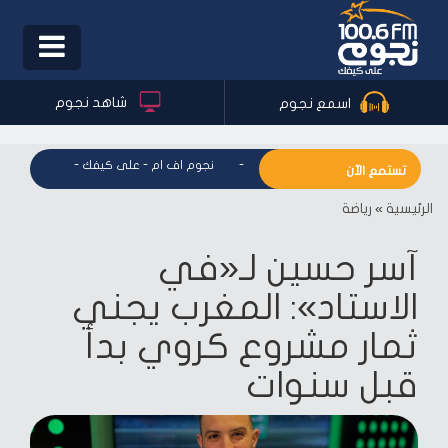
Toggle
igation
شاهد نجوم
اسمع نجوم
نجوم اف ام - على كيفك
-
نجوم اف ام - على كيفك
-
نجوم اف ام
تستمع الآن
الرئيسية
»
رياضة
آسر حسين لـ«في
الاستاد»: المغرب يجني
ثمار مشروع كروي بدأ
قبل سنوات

———

Although the records contain pictures, transcribe only their text, exactly as written.

- [REPLY TO THE EXERCISE]:
Toggle
igation
شاهد نجوم
اسمع نجوم
نجوم اف ام - على كيفك
-
نجوم اف ام - على كيفك
-
نجوم اف ام
تستمع الآن
الرئيسية
»
رياضة
آسر حسين لـ«في
الاستاد»: المغرب يجني
ثمار مشروع كروي بدأ
قبل سنوات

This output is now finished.